--- START ---

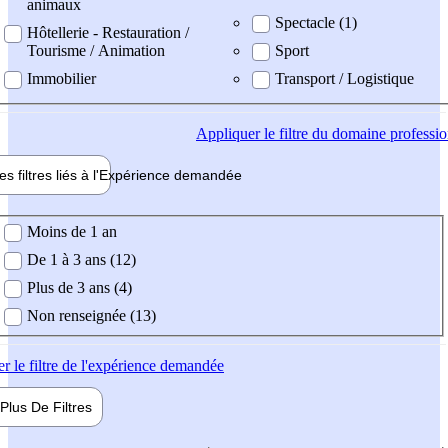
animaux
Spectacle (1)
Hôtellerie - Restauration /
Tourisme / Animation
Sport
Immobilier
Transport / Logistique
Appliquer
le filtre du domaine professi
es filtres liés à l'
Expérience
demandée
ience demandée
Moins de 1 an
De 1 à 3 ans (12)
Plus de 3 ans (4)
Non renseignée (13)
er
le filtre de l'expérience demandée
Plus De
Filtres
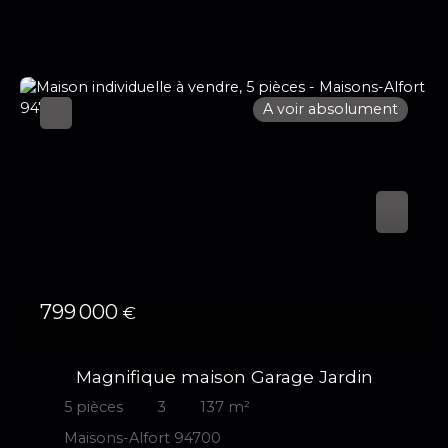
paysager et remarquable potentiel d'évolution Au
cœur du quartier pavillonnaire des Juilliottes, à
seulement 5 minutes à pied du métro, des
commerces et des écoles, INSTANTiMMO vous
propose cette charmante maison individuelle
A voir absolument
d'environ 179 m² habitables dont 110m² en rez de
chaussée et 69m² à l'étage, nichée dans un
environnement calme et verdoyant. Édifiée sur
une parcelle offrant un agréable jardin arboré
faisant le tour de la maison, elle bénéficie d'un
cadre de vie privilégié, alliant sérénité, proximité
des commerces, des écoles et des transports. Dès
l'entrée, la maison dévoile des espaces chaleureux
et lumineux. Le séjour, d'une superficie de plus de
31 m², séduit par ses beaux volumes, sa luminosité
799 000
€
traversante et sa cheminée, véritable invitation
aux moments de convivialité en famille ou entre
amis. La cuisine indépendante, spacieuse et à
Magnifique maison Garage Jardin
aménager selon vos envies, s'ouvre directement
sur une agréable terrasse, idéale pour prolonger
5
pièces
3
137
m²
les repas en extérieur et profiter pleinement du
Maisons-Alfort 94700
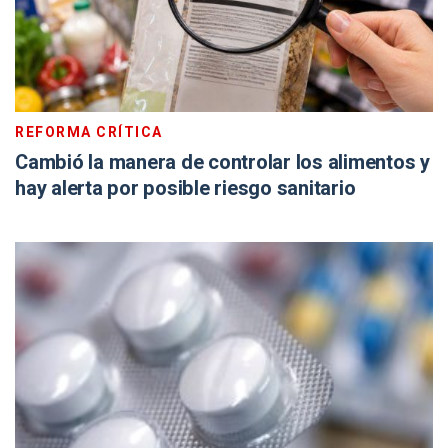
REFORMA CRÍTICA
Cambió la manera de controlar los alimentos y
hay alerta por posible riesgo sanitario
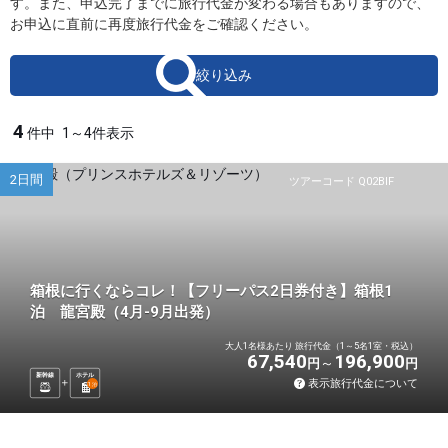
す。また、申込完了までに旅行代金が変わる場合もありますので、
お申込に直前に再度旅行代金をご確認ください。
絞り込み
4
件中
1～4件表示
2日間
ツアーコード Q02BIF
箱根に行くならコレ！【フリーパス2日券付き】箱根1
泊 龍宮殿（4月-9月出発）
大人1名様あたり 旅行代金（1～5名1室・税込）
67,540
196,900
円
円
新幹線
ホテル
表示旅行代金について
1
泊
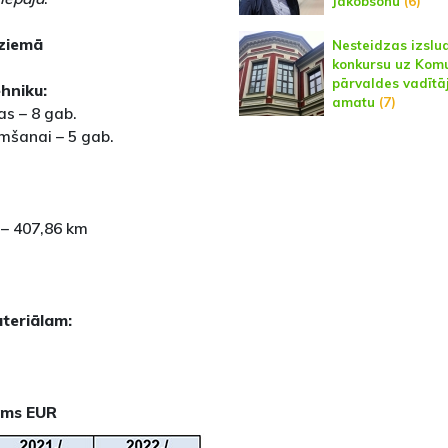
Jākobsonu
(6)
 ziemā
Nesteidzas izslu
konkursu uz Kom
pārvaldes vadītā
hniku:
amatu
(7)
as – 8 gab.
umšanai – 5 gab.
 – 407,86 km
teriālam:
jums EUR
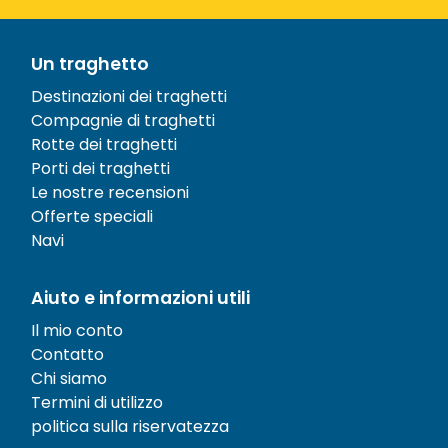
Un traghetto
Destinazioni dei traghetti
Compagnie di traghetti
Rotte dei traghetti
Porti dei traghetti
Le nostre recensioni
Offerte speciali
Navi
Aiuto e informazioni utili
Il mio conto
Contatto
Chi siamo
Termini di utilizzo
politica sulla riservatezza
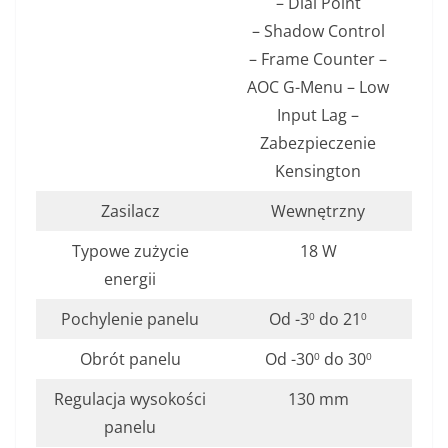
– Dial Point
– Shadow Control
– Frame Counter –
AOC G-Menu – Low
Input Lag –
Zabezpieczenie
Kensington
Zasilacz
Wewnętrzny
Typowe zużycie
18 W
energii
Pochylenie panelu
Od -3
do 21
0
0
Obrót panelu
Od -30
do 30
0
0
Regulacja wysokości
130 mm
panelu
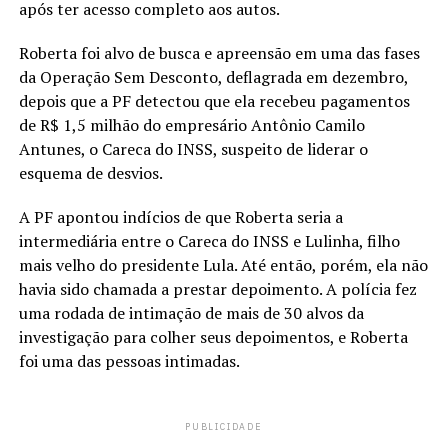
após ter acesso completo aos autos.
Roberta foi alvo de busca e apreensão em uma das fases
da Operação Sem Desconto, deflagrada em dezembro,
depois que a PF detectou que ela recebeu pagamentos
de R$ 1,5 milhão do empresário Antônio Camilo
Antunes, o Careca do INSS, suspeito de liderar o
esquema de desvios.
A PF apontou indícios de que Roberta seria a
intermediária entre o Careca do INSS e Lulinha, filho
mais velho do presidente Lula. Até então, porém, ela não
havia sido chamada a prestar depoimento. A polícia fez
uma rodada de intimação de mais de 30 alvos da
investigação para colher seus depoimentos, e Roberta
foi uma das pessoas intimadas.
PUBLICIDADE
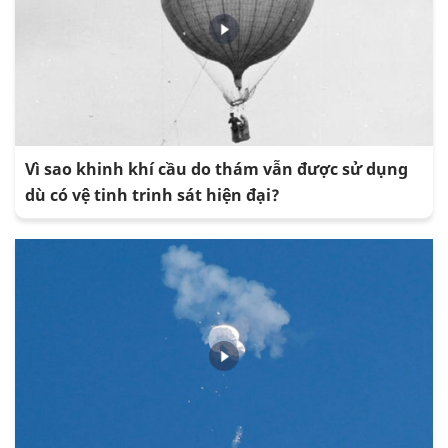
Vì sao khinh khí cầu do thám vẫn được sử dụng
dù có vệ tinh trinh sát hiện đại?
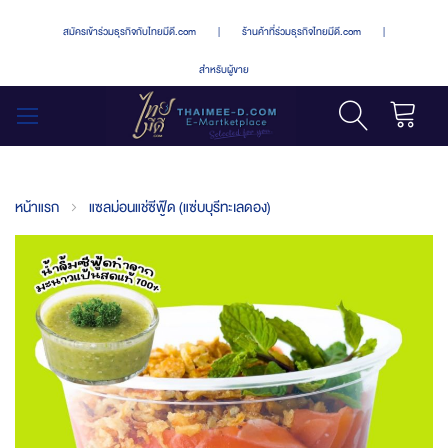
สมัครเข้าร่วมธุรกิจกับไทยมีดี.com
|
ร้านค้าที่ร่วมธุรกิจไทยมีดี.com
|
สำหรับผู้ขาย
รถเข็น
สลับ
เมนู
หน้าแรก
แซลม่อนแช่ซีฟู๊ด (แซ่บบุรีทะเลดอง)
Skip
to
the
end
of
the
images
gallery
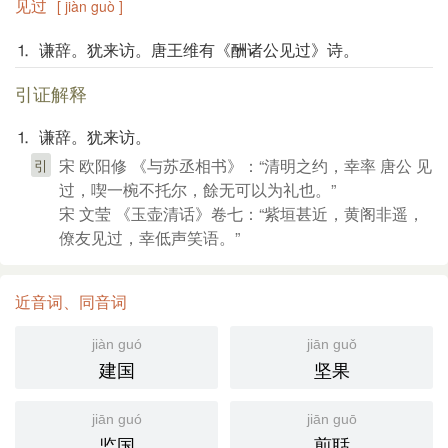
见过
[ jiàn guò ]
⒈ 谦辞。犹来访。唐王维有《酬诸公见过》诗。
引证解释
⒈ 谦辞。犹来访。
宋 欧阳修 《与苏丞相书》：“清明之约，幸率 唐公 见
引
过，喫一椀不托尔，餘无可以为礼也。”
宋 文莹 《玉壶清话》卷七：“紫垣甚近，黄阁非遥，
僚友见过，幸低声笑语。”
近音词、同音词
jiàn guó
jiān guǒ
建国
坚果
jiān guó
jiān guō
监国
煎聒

--- END ---

**WHAT YOU ARE ASKED TO DO:**
For every entry above, please output the text exactly and leave any picture behind.

**THE ANSWER:**
animaux
Spectacle (1)
Hôtellerie - Restauration /
Tourisme / Animation
Sport
Immobilier
Transport / Logistique
Appliquer
le filtre du domaine professi
es filtres liés à l'
Expérience
demandée
ience demandée
Moins de 1 an
De 1 à 3 ans (12)
Plus de 3 ans (4)
Non renseignée (13)
er
le filtre de l'expérience demandée
Plus De
Filtres
paysager et remarquable potentiel d'évolution Au
cœur du quartier pavillonnaire des Juilliottes, à
seulement 5 minutes à pied du métro, des
commerces et des écoles, INSTANTiMMO vous
propose cette charmante maison individuelle
A voir absolument
d'environ 179 m² habitables dont 110m² en rez de
chaussée et 69m² à l'étage, nichée dans un
environnement calme et verdoyant. Édifiée sur
une parcelle offrant un agréable jardin arboré
faisant le tour de la maison, elle bénéficie d'un
cadre de vie privilégié, alliant sérénité, proximité
des commerces, des écoles et des transports. Dès
l'entrée, la maison dévoile des espaces chaleureux
et lumineux. Le séjour, d'une superficie de plus de
31 m², séduit par ses beaux volumes, sa luminosité
799 000
€
traversante et sa cheminée, véritable invitation
aux moments de convivialité en famille ou entre
amis. La cuisine indépendante, spacieuse et à
Magnifique maison Garage Jardin
aménager selon vos envies, s'ouvre directement
sur une agréable terrasse, idéale pour prolonger
5
pièces
3
137
m²
les repas en extérieur et profiter pleinement du
Maisons-Alfort 94700
REFORMA CRÍTICA
Cambió la manera de controlar los alimentos y
hay alerta por posible riesgo sanitario
す。また、申込完了までに旅行代金が変わる場合もありますので、
お申込に直前に再度旅行代金をご確認ください。
絞り込み
4
件中
1～4件表示
2日間
ツアーコード Q02BIF
箱根に行くならコレ！【フリーパス2日券付き】箱根1
泊 龍宮殿（4月-9月出発）
大人1名様あたり 旅行代金（1～5名1室・税込）
67,540
196,900
円
円
新幹線
ホテル
表示旅行代金について
1
泊
Jākobsonu
(6)
 ziemā
Nesteidzas izslu
konkursu uz Kom
pārvaldes vadītā
hniku:
amatu
(7)
as – 8 gab.
umšanai – 5 gab.
 – 407,86 km
teriālam:
jums EUR
Un traghetto
Destinazioni dei traghetti
Compagnie di traghetti
Rotte dei traghetti
Porti dei traghetti
Le nostre recensioni
Offerte speciali
Navi
Aiuto e informazioni utili
Il mio conto
Contatto
Chi siamo
Termini di utilizzo
politica sulla riservatezza
– Dial Point
– Shadow Control
– Frame Counter –
AOC G-Menu – Low
Input Lag –
Zabezpieczenie
Kensington
Zasilacz
Wewnętrzny
Typowe zużycie
18 W
energii
Pochylenie panelu
Od -3
do 21
0
0
Obrót panelu
Od -30
do 30
0
0
Regulacja wysokości
130 mm
panelu
após ter acesso completo aos autos.
Roberta foi alvo de busca e apreensão em uma das fases
da Operação Sem Desconto, deflagrada em dezembro,
depois que a PF detectou que ela recebeu pagamentos
de R$ 1,5 milhão do empresário Antônio Camilo
Antunes, o Careca do INSS, suspeito de liderar o
esquema de desvios.
A PF apontou indícios de que Roberta seria a
intermediária entre o Careca do INSS e Lulinha, filho
mais velho do presidente Lula. Até então, porém, ela não
havia sido chamada a prestar depoimento. A polícia fez
uma rodada de intimação de mais de 30 alvos da
investigação para colher seus depoimentos, e Roberta
foi uma das pessoas intimadas.
PUBLICIDADE
Vì sao khinh khí cầu do thám vẫn được sử dụng
dù có vệ tinh trinh sát hiện đại?
สมัครเข้าร่วมธุรกิจกับไทยมีดี.com
|
ร้านค้าที่ร่วมธุรกิจไทยมีดี.com
|
สำหรับผู้ขาย
รถเข็น
สลับ
เมนู
หน้าแรก
แซลม่อนแช่ซีฟู๊ด (แซ่บบุรีทะเลดอง)
Skip
to
the
end
of
the
images
gallery
见过
[ jiàn guò ]
⒈ 谦辞。犹来访。唐王维有《酬诸公见过》诗。
引证解释
⒈ 谦辞。犹来访。
宋 欧阳修 《与苏丞相书》：“清明之约，幸率 唐公 见
引
过，喫一椀不托尔，餘无可以为礼也。”
宋 文莹 《玉壶清话》卷七：“紫垣甚近，黄阁非遥，
僚友见过，幸低声笑语。”
近音词、同音词
jiàn guó
jiān guǒ
建国
坚果
jiān guó
jiān guō
监国
煎聒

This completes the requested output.